One prominent exception was OpenAI, which publicly disclosed that a compromised version of Axios had been downloaded and executed within a GitHub Actions workflow used in its macOS application signing process. OpenAI stated it found no evidence that user data, internal systems or software were compromised, but nevertheless rotated its code-signing certificates and required macOS users to update affected applications as a precaution.
What can organisations do to mitigate supply chain risks?
There are a range of governance and technical controls that organisations can implement at various stages of the software development lifecycle to mitigate supply chain risks.

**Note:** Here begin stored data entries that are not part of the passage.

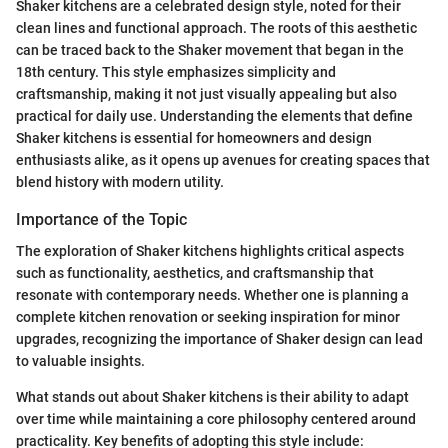
Shaker kitchens are a celebrated design style, noted for their
clean lines and functional approach. The roots of this aesthetic
can be traced back to the Shaker movement that began in the
18th century. This style emphasizes simplicity and
craftsmanship, making it not just visually appealing but also
practical for daily use. Understanding the elements that define
Shaker kitchens is essential for homeowners and design
enthusiasts alike, as it opens up avenues for creating spaces that
blend history with modern utility.
Importance of the Topic
The exploration of Shaker kitchens highlights critical aspects
such as functionality, aesthetics, and craftsmanship that
resonate with contemporary needs. Whether one is planning a
complete kitchen renovation or seeking inspiration for minor
upgrades, recognizing the importance of Shaker design can lead
to valuable insights.
What stands out about Shaker kitchens is their ability to adapt
over time while maintaining a core philosophy centered around
practicality. Key benefits of adopting this style include: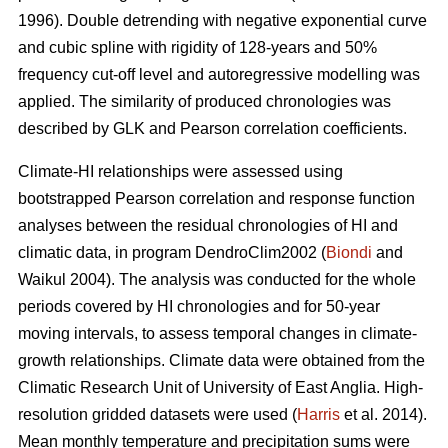
1996). Double detrending with negative exponential curve
and cubic spline with rigidity of 128-years and 50%
frequency cut-off level and autoregressive modelling was
applied. The similarity of produced chronologies was
described by GLK and Pearson correlation coefficients.
Climate-HI relationships were assessed using
bootstrapped Pearson correlation and response function
analyses between the residual chronologies of HI and
climatic data, in program DendroClim2002 (
Biondi
and
Waikul 2004). The analysis was conducted for the whole
periods covered by HI chronologies and for 50-year
moving intervals, to assess temporal changes in climate-
growth relationships. Climate data were obtained from the
Climatic Research Unit of University of East Anglia. High-
resolution gridded datasets were used (
Harris
et al. 2014).
Mean monthly temperature and precipitation sums were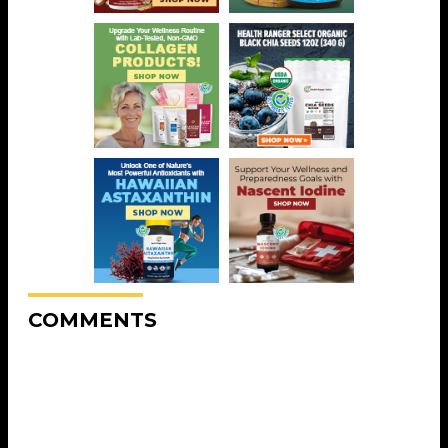
COMMENTS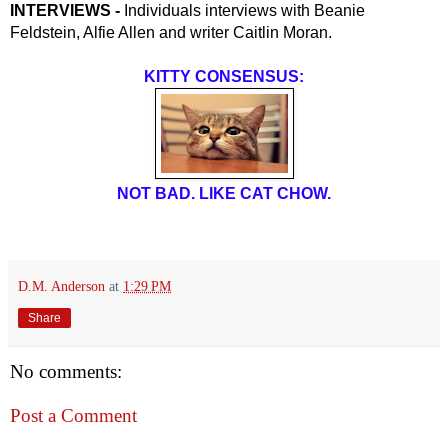
INTERVIEWS - 
Individuals interviews with Beanie 
Feldstein, Alfie Allen and writer Caitlin Moran.
KITTY CONSENSUS:
NOT BAD. LIKE CAT CHOW.
D.M. Anderson
at
1:29 PM
Share
No comments:
Post a Comment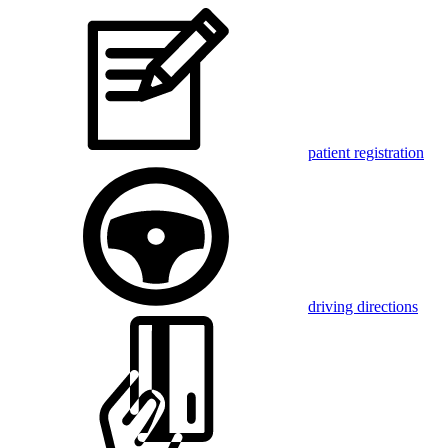
patient registration
driving directions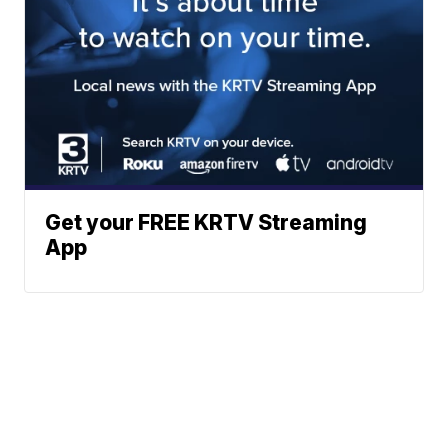
Get your FREE KRTV Streaming
App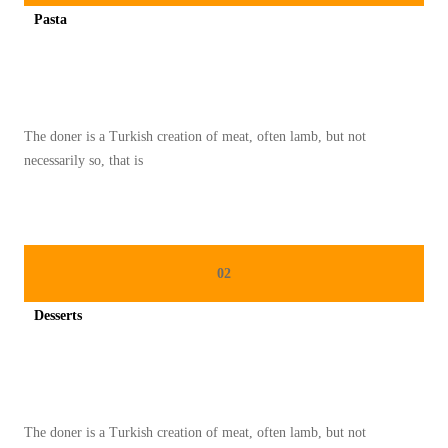
K
Pasta
E
Spicy minced chicken on a white plate complete with cucumber
L
E
Z
The doner is a Turkish creation of meat, often lamb, but not
A
necessarily so, that is
T
A
N
T
02
R
A
Desserts
D
Spicy minced chicken on a white plate complete with cucumber
I
S
I
The doner is a Turkish creation of meat, often lamb, but not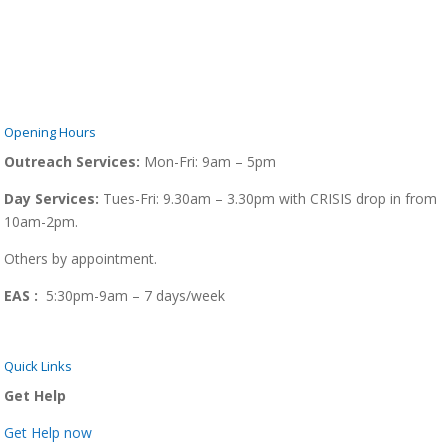
Opening Hours
Outreach Services:
Mon-Fri:
9am – 5pm
Day Services:
Tues-Fri: 9.30am – 3.30pm with CRISIS drop in from
10am-2pm.
Others by appointment.
EAS :
5:30pm-9am – 7 days/week
Quick Links
Get Help
Get Help now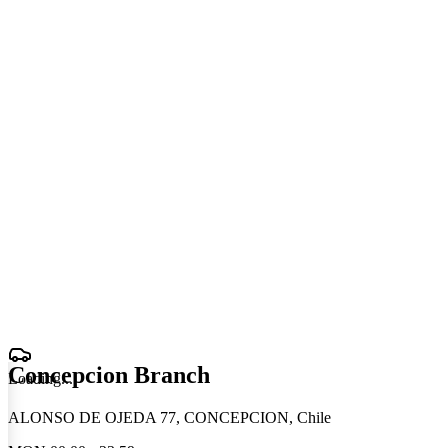
Concepcion Branch
Loading
.
.
.
ALONSO DE OJEDA 77, CONCEPCION, Chile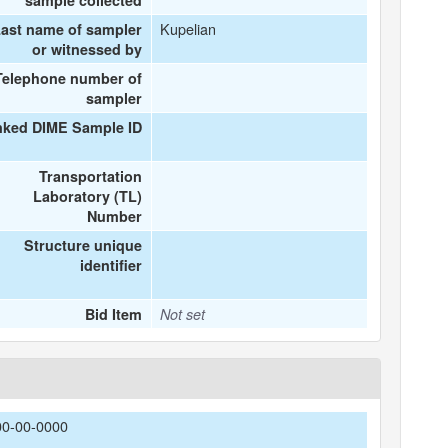
sample collected
Kupelian
ast name of sampler
or witnessed by
Telephone number of
sampler
nked DIME Sample ID
Transportation
Laboratory (TL)
Number
Structure unique
identifier
Bid Item
Not set
00-00-0000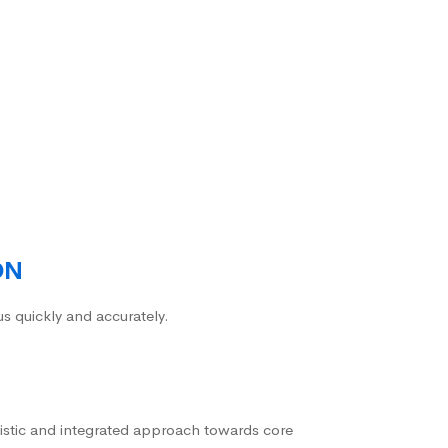
ON
us quickly and accurately.
istic and integrated approach towards core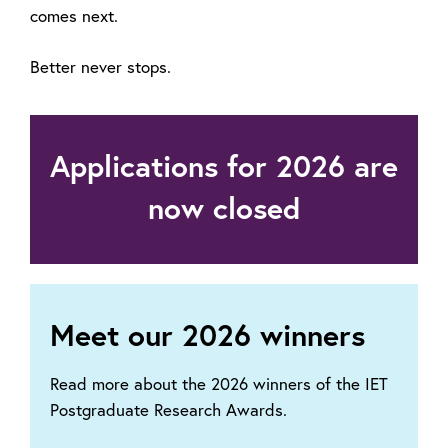
comes next.
Better never stops.
Applications for 2026 are
now closed
Meet our 2026 winners
Read more about the 2026 winners of the IET
Postgraduate Research Awards.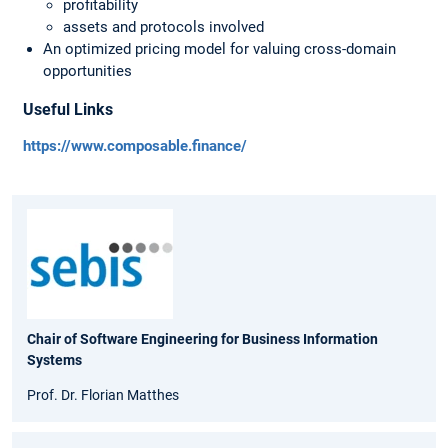
profitability
assets and protocols involved
An optimized pricing model for valuing cross-domain
opportunities
Useful Links
https://www.composable.finance/
Chair of Software Engineering for Business Information
Systems
Prof. Dr. Florian Matthes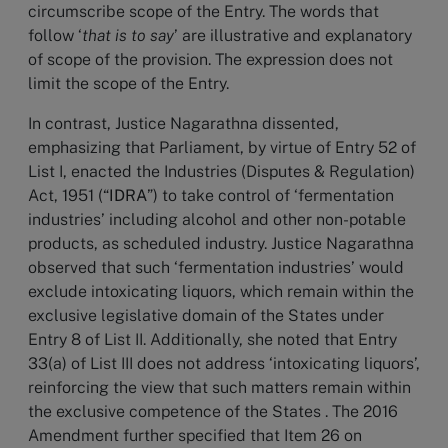
circumscribe scope of the Entry. The words that
follow ‘
that is to say
’ are illustrative and explanatory
of scope of the provision. The expression does not
limit the scope of the Entry.
In contrast, Justice Nagarathna dissented,
emphasizing that Parliament, by virtue of Entry 52 of
List I, enacted the Industries (Disputes & Regulation)
Act, 1951 (“
IDRA
”) to take control of ‘fermentation
industries’ including alcohol and other non-potable
products, as scheduled industry. Justice Nagarathna
observed that such ‘fermentation industries’ would
exclude intoxicating liquors, which remain within the
exclusive legislative domain of the States under
Entry 8 of List II. Additionally, she noted that Entry
33(a) of List III does not address ‘intoxicating liquors’,
reinforcing the view that such matters remain within
the exclusive competence of the States . The 2016
Amendment further specified that Item 26 on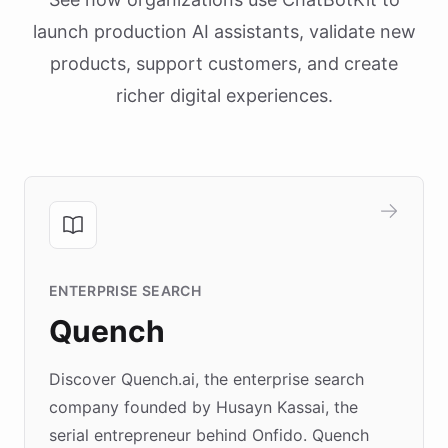
launch production AI assistants, validate new
products, support customers, and create
richer digital experiences.
ENTERPRISE SEARCH
Quench
Discover Quench.ai, the enterprise search
company founded by Husayn Kassai, the
serial entrepreneur behind Onfido. Quench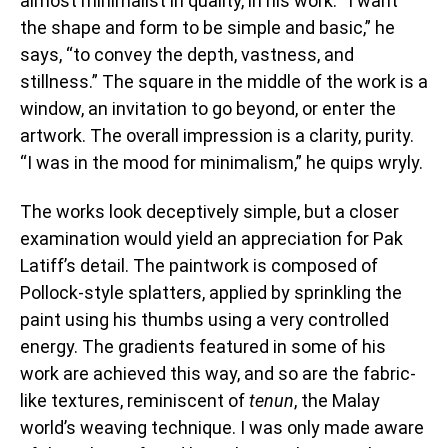
almost minimalist in quality, in his work. “I want
the shape and form to be simple and basic,” he
says, “to convey the depth, vastness, and
stillness.” The square in the middle of the work is a
window, an invitation to go beyond, or enter the
artwork. The overall impression is a clarity, purity.
“I was in the mood for minimalism,” he quips wryly.
The works look deceptively simple, but a closer
examination would yield an appreciation for Pak
Latiff’s detail. The paintwork is composed of
Pollock-style splatters, applied by sprinkling the
paint using his thumbs using a very controlled
energy. The gradients featured in some of his
work are achieved this way, and so are the fabric-
like textures, reminiscent of
tenun
, the Malay
world’s weaving technique. I was only made aware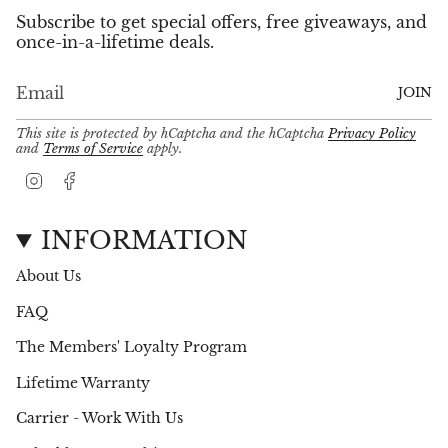
Subscribe to get special offers, free giveaways, and
once-in-a-lifetime deals.
JOIN
This site is protected by hCaptcha and the hCaptcha
Privacy Policy
and
Terms of Service
apply.
I
F
n
a
s
c
t
e
INFORMATION
a
b
g
o
About Us
r
o
a
k
FAQ
m
The Members' Loyalty Program
Lifetime Warranty
Carrier - Work With Us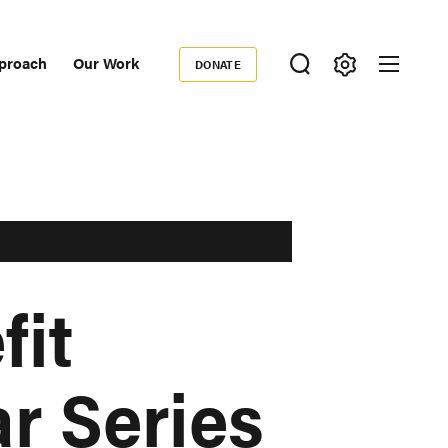
proach
Our Work
DONATE
Donate
ondary
igation
fit
r Series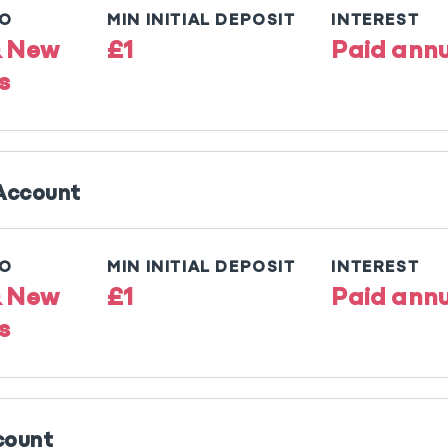
TO
MIN INITIAL DEPOSIT
INTEREST
& New
£1
Paid annu
s
 Account
TO
MIN INITIAL DEPOSIT
INTEREST
& New
£1
Paid annu
s
count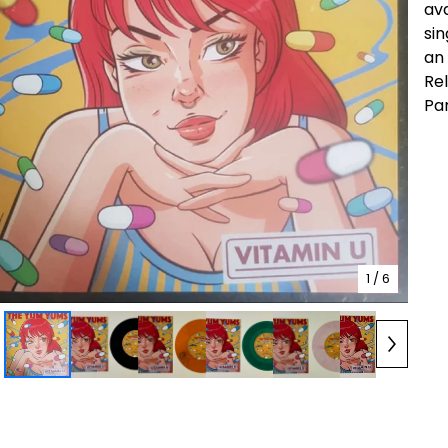
ava
sin
an 
Re
Pa
1
/ 6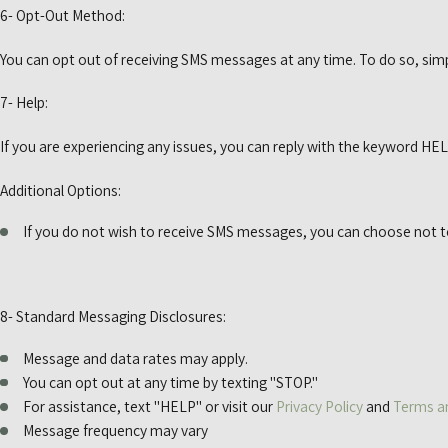
6- Opt-Out Method:
You can opt out of receiving SMS messages at any time. To do so, simp
7- Help:
If you are experiencing any issues, you can reply with the keyword HEL
Additional Options:
If you do not wish to receive SMS messages, you can choose not 
8- Standard Messaging Disclosures:
Message and data rates may apply.
You can opt out at any time by texting "STOP."
For assistance, text "HELP" or visit our
Privacy Policy
and
Terms a
Message frequency may vary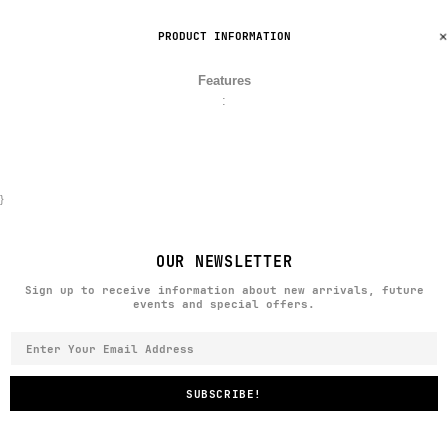
PRODUCT INFORMATION
Features
:
}
OUR NEWSLETTER
Sign up to receive information about new arrivals, future
events and special offers.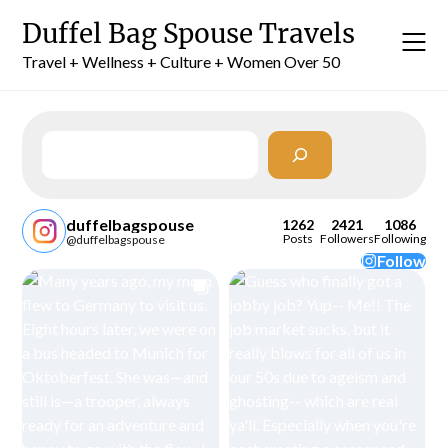
Skip
Duffel Bag Spouse Travels
to
content
Travel + Wellness + Culture + Women Over 50
Search
duffelbagspouse
1262
2421
1086
Posts
Followers
Following
@duffelbagspouse
Follow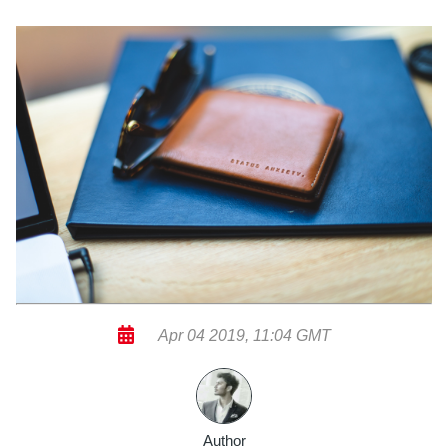
Apr 04 2019, 11:04 GMT
Author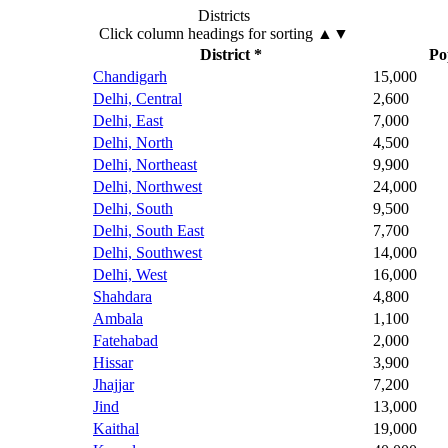
Districts
Click column headings
for sorting
▲▼
District *
Po
Chandigarh
15,000
Delhi, Central
2,600
Delhi, East
7,000
Delhi, North
4,500
Delhi, Northeast
9,900
Delhi, Northwest
24,000
Delhi, South
9,500
Delhi, South East
7,700
Delhi, Southwest
14,000
Delhi, West
16,000
Shahdara
4,800
Ambala
1,100
Fatehabad
2,000
Hissar
3,900
Jhajjar
7,200
Jind
13,000
Kaithal
19,000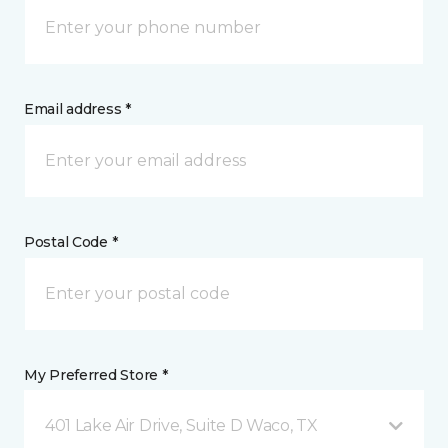
Email address *
Postal Code *
My Preferred Store *
401 Lake Air Drive, Suite D Waco, TX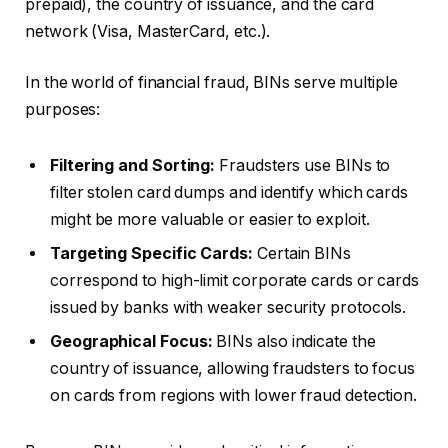
prepaid), the country of issuance, and the card
network (Visa, MasterCard, etc.).
In the world of financial fraud, BINs serve multiple
purposes:
Filtering and Sorting:
Fraudsters use BINs to
filter stolen card dumps and identify which cards
might be more valuable or easier to exploit.
Targeting Specific Cards:
Certain BINs
correspond to high-limit corporate cards or cards
issued by banks with weaker security protocols.
Geographical Focus:
BINs also indicate the
country of issuance, allowing fraudsters to focus
on cards from regions with lower fraud detection.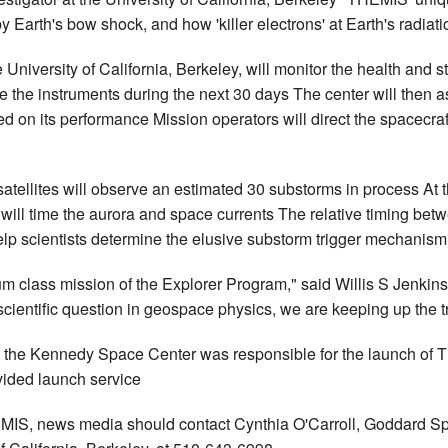
by Earth's bow shock, and how 'killer electrons' at Earth's radiati
niversity of California, Berkeley, will monitor the health and sta
ze the instruments during the next 30 days The center will then a
on its performance Mission operators will direct the spacecraft t
atellites will observe an estimated 30 substorms in process At
ill time the aurora and space currents The relative timing betw
lp scientists determine the elusive substorm trigger mechanism
um class mission of the Explorer Program," said Willis S Jenki
ientific question in geospace physics, we are keeping up the tra
the Kennedy Space Center was responsible for the launch of T
vided launch service
EMIS, news media should contact Cynthia O'Carroll, Goddard Spa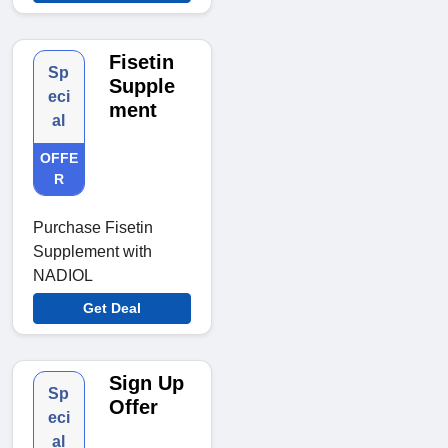
Fisetin
Sp
Supple
eci
ment
al
OFFE
R
Purchase Fisetin
Supplement with
NADIOL
Get Deal
Sign Up
Sp
Offer
eci
al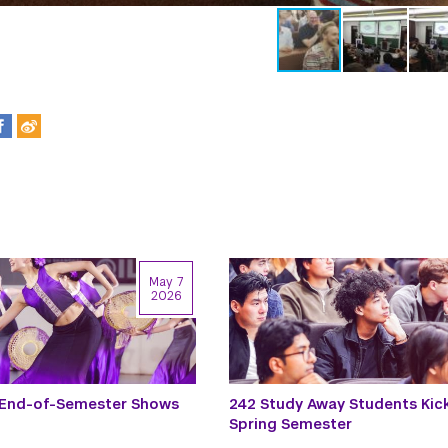
May 7
2026
 End-of-Semester Shows
242 Study Away Students Kic
Spring Semester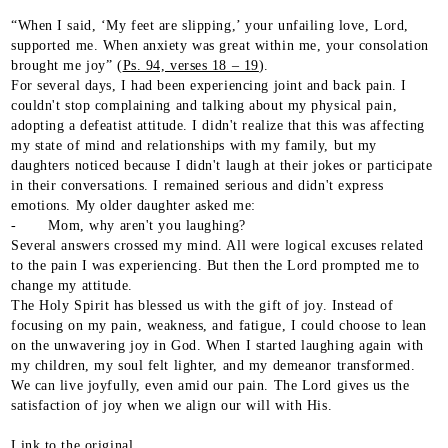
“When I said, ‘My feet are slipping,’ your unfailing love, Lord,
supported me. When anxiety was great within me, your consolation
brought me joy” (
Ps. 94, verses 18 – 19
).
For several days, I had been experiencing joint and back pain. I
couldn't stop complaining and talking about my physical pain,
adopting a defeatist attitude. I didn't realize that this was affecting
my state of mind and relationships with my family, but my
daughters noticed because I didn't laugh at their jokes or participate
in their conversations. I remained serious and didn't express
emotions. My older daughter asked me:
- Mom, why aren't you laughing?
Several answers crossed my mind. All were logical excuses related
to the pain I was experiencing. But then the Lord prompted me to
change my attitude.
The Holy Spirit has blessed us with the gift of joy. Instead of
focusing on my pain, weakness, and fatigue, I could choose to lean
on the unwavering joy in God. When I started laughing again with
my children, my soul felt lighter, and my demeanor transformed.
We can live joyfully, even amid our pain. The Lord gives us the
satisfaction of joy when we align our will with His.
Link to the original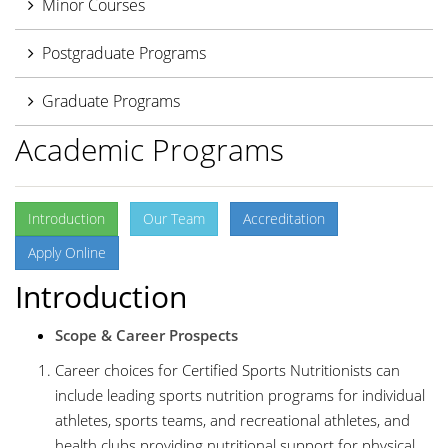
Minor Courses
Postgraduate Programs
Graduate Programs
Academic Programs
Introduction
Our Team
Accreditation
Apply Online
Introduction
Scope & Career Prospects
Career choices for Certified Sports Nutritionists can
include leading sports nutrition programs for individual
athletes, sports teams, and recreational athletes, and
health clubs providing nutritional support for physical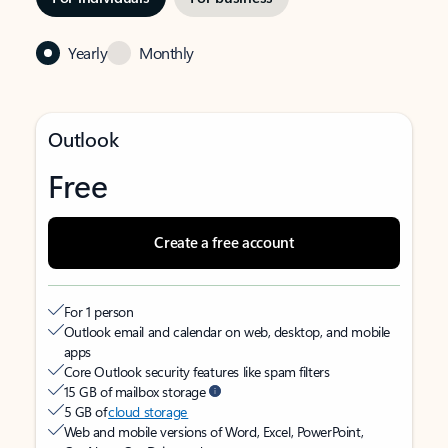
Yearly
Monthly
Outlook
Free
Create a free account
For 1 person
Outlook email and calendar on web, desktop, and mobile
apps
Core Outlook security features like spam filters
15 GB of mailbox storage
5 GB of
cloud storage
Web and mobile versions of Word, Excel, PowerPoint,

Some examples are outlined below, though this is by no means an exhaustive list.
Governance
| Area | What this looks like in practice | Why it matters |
|---|---|---|
| Software inventory | Maintaining a record of third-party libraries / services / softwares used across systems | Enables faster identification of exposure when incidents occur |
| Vendor and dependency oversight | Treating key software libraries like suppliers with defined ownership and review | Reduces blind reliance on unknown or unmanaged components |
| Update and patch governance | Formal process for reviewing, testing, and applying updates across systems | Helps balance speed of response with operational stability |
| Risk acceptance frameworks | Explicitly documenting tolerance for using unmanaged or community-maintained software | Ensures supply chain risk is visible at decision level |
| Incident response planning | Including third-party dependency compromise scenarios in response plans | Improves preparedness for upstream security events |
| Data governance and classification | Understanding what data is at risk if a system is compromised | Helps prioritise mitigation efforts based on potential impact and early understanding of risk |
Technical controls
| Area | What this looks like in practice | Why it matters |
|---|---|---|
| Dependency pinning | Locking package versions to known safe releases rather than automatically pulling latest updates | Reduces exposure to unexpected upstream changes |
| Software composition analysis (SCA) | Tools that scan codebases for known dependencies and vulnerabilities | Improves visibility into indirect (transitive) risk |
| Build pipeline controls | Restricting and logging what dependencies are installed during builds | Helps detect unusual or unauthorised package changes |
| Integrity verification | Using checksums, signatures, or lockfiles to validate dependencies | Reduces risk of tampered or altered packages |
| Network and execution monitoring | Detecting unusual outbound connections or runtime behaviour | Can help identify compromised packages post-installation |
In short
The Axios supply chain attack is a powerful example of the risks inherent in modern software development, where reliance on third-party components is not without consequences. It underscores the need for organisations to adopt a risk management mindset when it comes to software dependencies, including:
- understanding the legal implications of open source licenses;
- improving visibility into software supply chains; and
- implementing robust governance and technical controls to mitigate potential impacts.
It would be remiss to end without acknowledging the efforts of the security researchers and defenders who investigated and responded to the Axios Incident, as well as the broader community of open source maintainers and contributors who build and maintain the software that underpins our digital world.